Profonda malinconia e smarrimento interiore: sono queste le sensazioni che generano i primi minuti di “Soften Our Evil Hearts”, brano che inaugura questo sesto lavoro dei Menace Ruine. Una campana che risuona a morto sullo sfondo, una pulsazione insistita come dei Suicide prosciugati e, poi, la voce ieratica di Geneviève che scolpisce per l’ennesima volta il nome di Nico nel cuore.
“Venus Armata” è un’opera che si abbevera alla sorgente di un Medioevo “atemporale”, producendosi in solenni litanie folk-industrial che sembrano ormai avviate verso la definitiva risoluzione di quella “unità degli inconciliabili” che, giusto quattro anni or sono, rappresentava l’essenza ultima della loro musica. Ma è una risoluzione che, a dirla tutta, sta progressivamente appiattendo le potenzialità del duo canadese, qui alle prese con risultati sicuramente più ragionati ma anche privi di quegli sprazzi di assoluto terrore e smarrimento che emergevano dalle pagine più importanti dei loro primi dischi.
L’impianto ritualistico di queste celebrazioni spirituali è ben esemplificato dall’incedere marziale di “Red Sulphur”, che nasconde improvvisi picchi melodici dietro scoscendimenti tastieristici, da una “Soothing But Cruel” che si dilata fino a frantumarsi oltre la soglia dell’orizzonte, mentre il vortice del tempo continua inarrestabile con le sue contraddizioni o, ancora, dalle cadenze tribali di “Torture Of Fire”.
In “Marriage Of Death”, il contrasto tra il tragico abbandono della voce e il calibrato rumorismo di S. de La Moth producono un effetto ipnotico che contrasta con tutta la prima parte di “Belly Of The Closed House” (cinque minuti circa), scolpita da un sibilo stridente e dolorante.
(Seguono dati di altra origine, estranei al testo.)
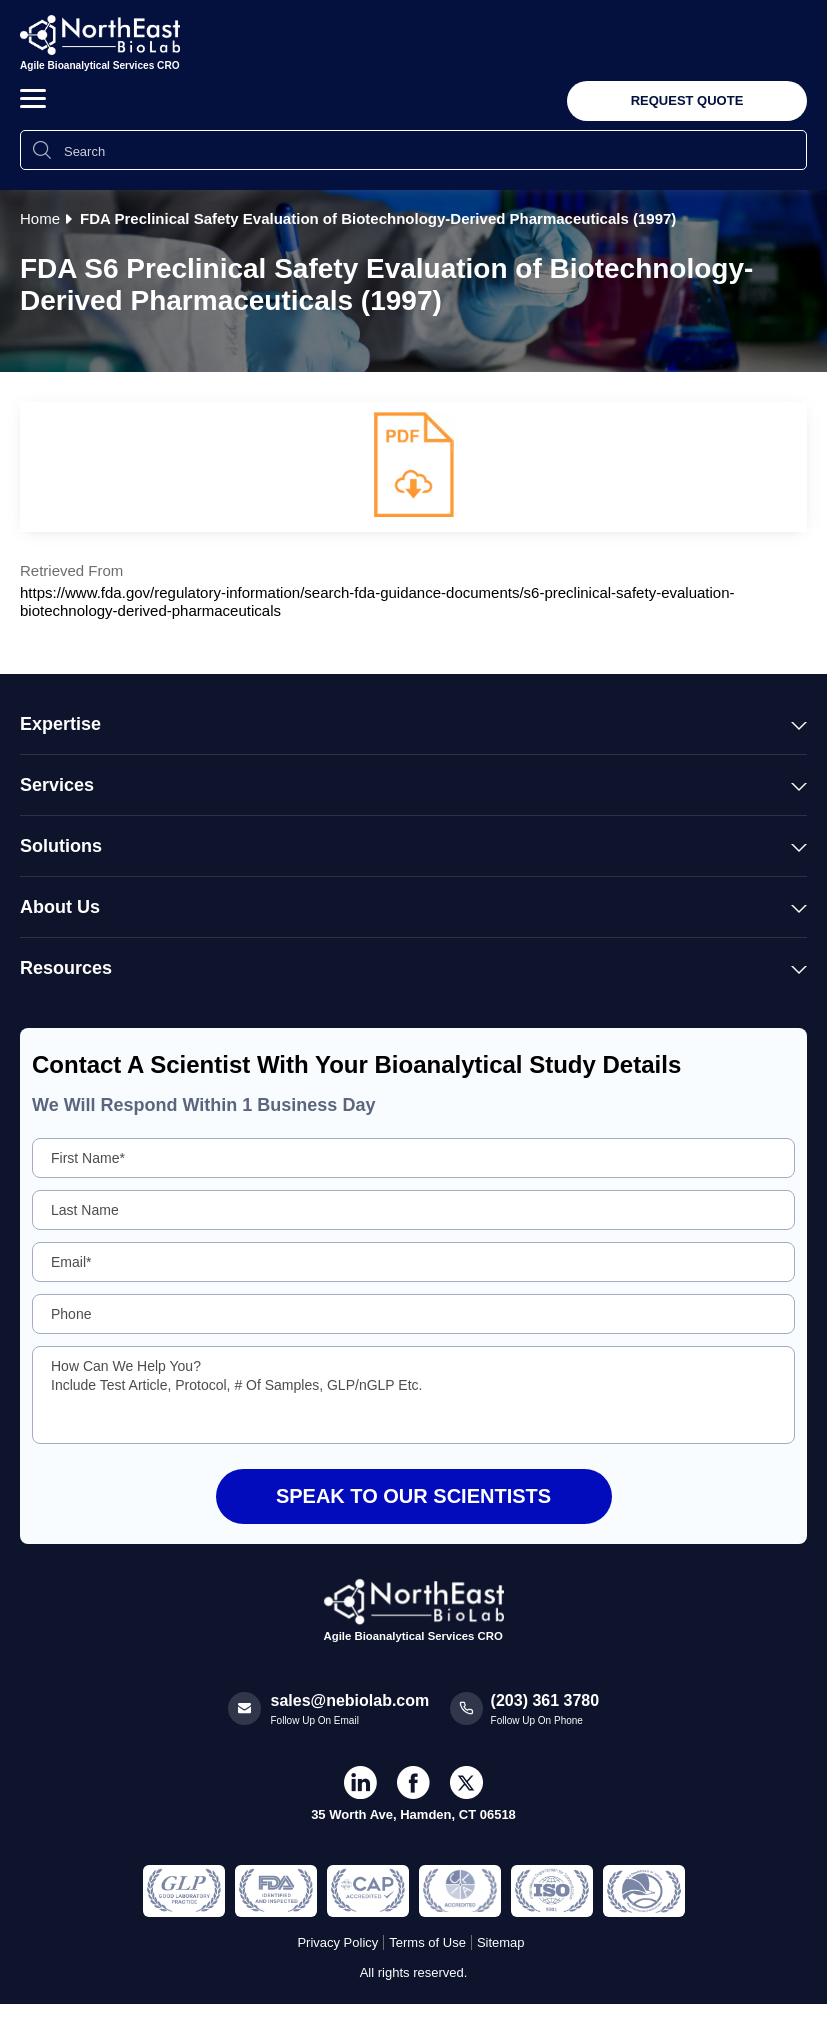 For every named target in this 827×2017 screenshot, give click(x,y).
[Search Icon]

Ciò che emerge è un nevrotico tour de force appena lacerato da una voce che andrà a concludere la sua odissea sfibrandosi come un drone incancrenito.
In coda, gli oltre sedici minuti del brano eponimo dovrebbero rappresentare il compimento ultimo di questa tremula inclinazione per l’invisibile ma, fatta eccezione per una coda leggermente più tribolata, finiscono per evocare soprattutto ridondanza e carenza di ispirazione.